A constitutional amendment must be approved by both chambers of two separately elected legislatures for it to go to Hoosier voters to ratify or reject.
Hoosiers could have been asked to vote this year on a marriage amendment that also prohibited civil unions. The Republican-controlled General Assembly approved that proposal — known as House Joint Resolution 6 — in 2011.
But it was changed this year by the House to delete the second sentence, which said, "A legal status identical or substantially similar to that of marriage for unmarried individuals shall not be valid or recognized."
The Senate did not restore that second sentence Thursday, and a Monday morning promise by state Sen. Mike Delph, R-Carmel, to fight to put it back in came to nothing as Delph sat quietly in his seat during 50 minutes of debate on the marriage amendment Monday afternoon.
Delph said his inaction was in line with the wishes of the Senate Republican caucus. However, Senate President David Long, R-Fort Wayne, said Delph did not attend the Republicans' nearly three-hour private meeting prior to the Senate convening for the day.
"I didn't feel the need to waste the Senate's time moving it forward; it just didn't have the support," Delph said. "I feel like I've done everything that I could."
Delph was one of the five Republicans to vote against the proposal. He said the one-sentence amendment is meaningless and certain to fall in a legal challenge without the second sentence prohibiting civil unions and all other like-marriage arrangements included.

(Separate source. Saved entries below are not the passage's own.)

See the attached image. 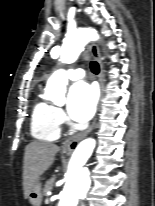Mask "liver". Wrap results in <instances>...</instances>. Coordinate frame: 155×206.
Listing matches in <instances>:
<instances>
[{
	"instance_id": "6515ba94",
	"label": "liver",
	"mask_w": 155,
	"mask_h": 206,
	"mask_svg": "<svg viewBox=\"0 0 155 206\" xmlns=\"http://www.w3.org/2000/svg\"><path fill=\"white\" fill-rule=\"evenodd\" d=\"M60 148L53 143L34 141L28 144L24 153L23 189L24 197L28 195L34 183L53 164Z\"/></svg>"
}]
</instances>
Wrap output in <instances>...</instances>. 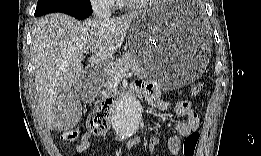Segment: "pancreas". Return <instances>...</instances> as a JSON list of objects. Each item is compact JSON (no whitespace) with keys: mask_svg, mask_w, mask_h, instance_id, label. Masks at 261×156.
<instances>
[{"mask_svg":"<svg viewBox=\"0 0 261 156\" xmlns=\"http://www.w3.org/2000/svg\"><path fill=\"white\" fill-rule=\"evenodd\" d=\"M127 67L130 73L143 75L146 73V68L143 62L134 53H126L121 58L112 61L105 69L103 74V87L111 92L112 83L116 76L117 70Z\"/></svg>","mask_w":261,"mask_h":156,"instance_id":"obj_1","label":"pancreas"}]
</instances>
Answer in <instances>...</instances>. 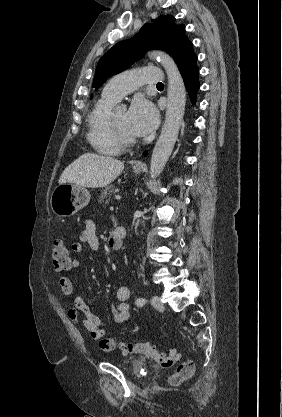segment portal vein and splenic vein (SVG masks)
Wrapping results in <instances>:
<instances>
[{"instance_id":"1","label":"portal vein and splenic vein","mask_w":282,"mask_h":417,"mask_svg":"<svg viewBox=\"0 0 282 417\" xmlns=\"http://www.w3.org/2000/svg\"><path fill=\"white\" fill-rule=\"evenodd\" d=\"M116 198H118L119 200H122L123 199V196L122 195H119V196H116Z\"/></svg>"}]
</instances>
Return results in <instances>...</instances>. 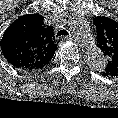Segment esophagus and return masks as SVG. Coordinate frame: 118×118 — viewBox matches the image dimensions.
<instances>
[{
    "instance_id": "obj_1",
    "label": "esophagus",
    "mask_w": 118,
    "mask_h": 118,
    "mask_svg": "<svg viewBox=\"0 0 118 118\" xmlns=\"http://www.w3.org/2000/svg\"><path fill=\"white\" fill-rule=\"evenodd\" d=\"M71 39H73L74 41H77V38L74 37V36H66V37H64V40H71ZM80 46L83 47V44L80 43Z\"/></svg>"
}]
</instances>
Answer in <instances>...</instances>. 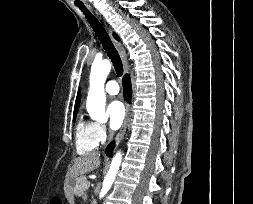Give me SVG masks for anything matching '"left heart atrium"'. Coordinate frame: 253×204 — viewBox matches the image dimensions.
I'll return each mask as SVG.
<instances>
[{
  "label": "left heart atrium",
  "mask_w": 253,
  "mask_h": 204,
  "mask_svg": "<svg viewBox=\"0 0 253 204\" xmlns=\"http://www.w3.org/2000/svg\"><path fill=\"white\" fill-rule=\"evenodd\" d=\"M125 114V108L120 101L114 100L109 103L107 106V115L109 119V125L112 130H117L121 127L125 119Z\"/></svg>",
  "instance_id": "left-heart-atrium-1"
}]
</instances>
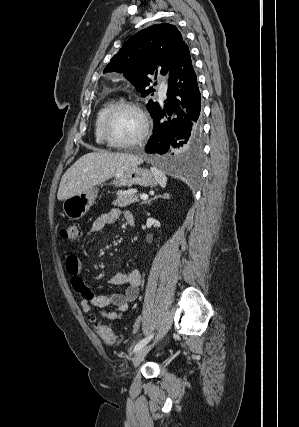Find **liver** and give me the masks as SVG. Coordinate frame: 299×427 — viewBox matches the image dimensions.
Returning a JSON list of instances; mask_svg holds the SVG:
<instances>
[{"label":"liver","mask_w":299,"mask_h":427,"mask_svg":"<svg viewBox=\"0 0 299 427\" xmlns=\"http://www.w3.org/2000/svg\"><path fill=\"white\" fill-rule=\"evenodd\" d=\"M142 163V158L131 154L104 151L87 153L64 173L57 198L62 201L80 194Z\"/></svg>","instance_id":"obj_1"}]
</instances>
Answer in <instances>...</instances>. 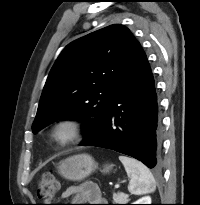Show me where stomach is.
Segmentation results:
<instances>
[{"label":"stomach","instance_id":"stomach-1","mask_svg":"<svg viewBox=\"0 0 200 205\" xmlns=\"http://www.w3.org/2000/svg\"><path fill=\"white\" fill-rule=\"evenodd\" d=\"M97 165L88 154H78L62 160L58 164V172L66 179L79 181L95 171ZM111 166L106 165L103 172H109Z\"/></svg>","mask_w":200,"mask_h":205}]
</instances>
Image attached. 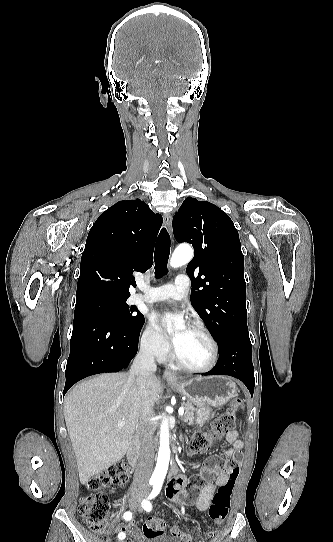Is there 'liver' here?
Listing matches in <instances>:
<instances>
[{
    "mask_svg": "<svg viewBox=\"0 0 333 542\" xmlns=\"http://www.w3.org/2000/svg\"><path fill=\"white\" fill-rule=\"evenodd\" d=\"M148 390L154 406L162 392V384L156 376ZM64 416L79 480L85 486L91 476L124 458L136 428L146 416L136 374H101L81 382L67 394ZM122 420L125 426H117Z\"/></svg>",
    "mask_w": 333,
    "mask_h": 542,
    "instance_id": "1",
    "label": "liver"
}]
</instances>
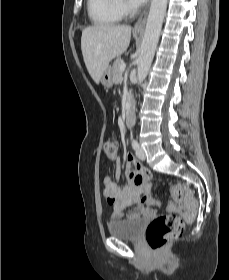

He accused Long of manipulating the process under which the amendment was considered by the Senate, claiming that had Long assigned it to the Judiciary Committee, which Delph serves on, the second sentence would have gone back in.
Instead, the amendment went to the Rules Committee, which Long chairs, and was forwarded to the full Senate without the second sentence.
"He who controls the process controls the outcome, and I believe the outcome for the marriage amendment was determined long ago by leadership, especially in the Senate," Delph said.
"By in so doing, these leaders have turned their backs in the name of political correctness and inclusion on the core conservative base of the Republican Party."
Long angrily refuted that charge and said Indiana, under his eight years as Senate leader, has been the very definition of conservative orthodoxy.
"I would challenge anyone to find a more conservative, low-tax, pro-growth, pro-jobs, pro-education state in the nation since myself and our caucus have been leading the Republican Senate majority," Long said.
Senate debate over the marriage amendment centered on the appropriateness of putting a marriage definition in the Indiana Constitution that deliberately excludes gay Hoosiers, who may want to get married.
State Sen. Mike Young, R-Indianapolis, said he had no choice but to support the amendment because he believes it is right in the eyes of God.
"Every decision that I make in this room is based upon my God and what he's told me," Young said. "My job is to do what I think is the right thing in my heart; if I did anything else there's no reason for me to be here."
State Sen. Karen Tallian, D-Ogden Dunes, said the focus instead should be on living up to the nation's founding principles of freedom and equality for all, which ought not be subject to a popular vote based on the morality of the day.
"We cannot allow prejudice or contempt to be clothed in religious or moral convictions; your religious beliefs are your business, but they should not be used as justification for laws that discriminate against others," Tallian said. "This amendment is against everything we stand for as Americans."
That sentiment was echoed by state Sen. Frank Mrvan, D-Hammond, who said senators are making a hollow promise when reciting the Pledge of Allegiance at the start of each day's session unless they truly uphold "justice for all."
Megan Robertson, the Portage native leading Freedom Indiana, a business-backed group opposing the amendment, said even though the revised marriage amendment will move forward, keeping it off the ballot this year is a major accomplishment.
"We were underdogs in this fight from the outset, but our success reflects the strength of the incredible coalition we were able to build in just six months," she said.
"Every Hoosier who made a phone call, wrote a letter, sent an email, showed up at the Statehouse or helped oppose HJR-3 in another way should be proud today."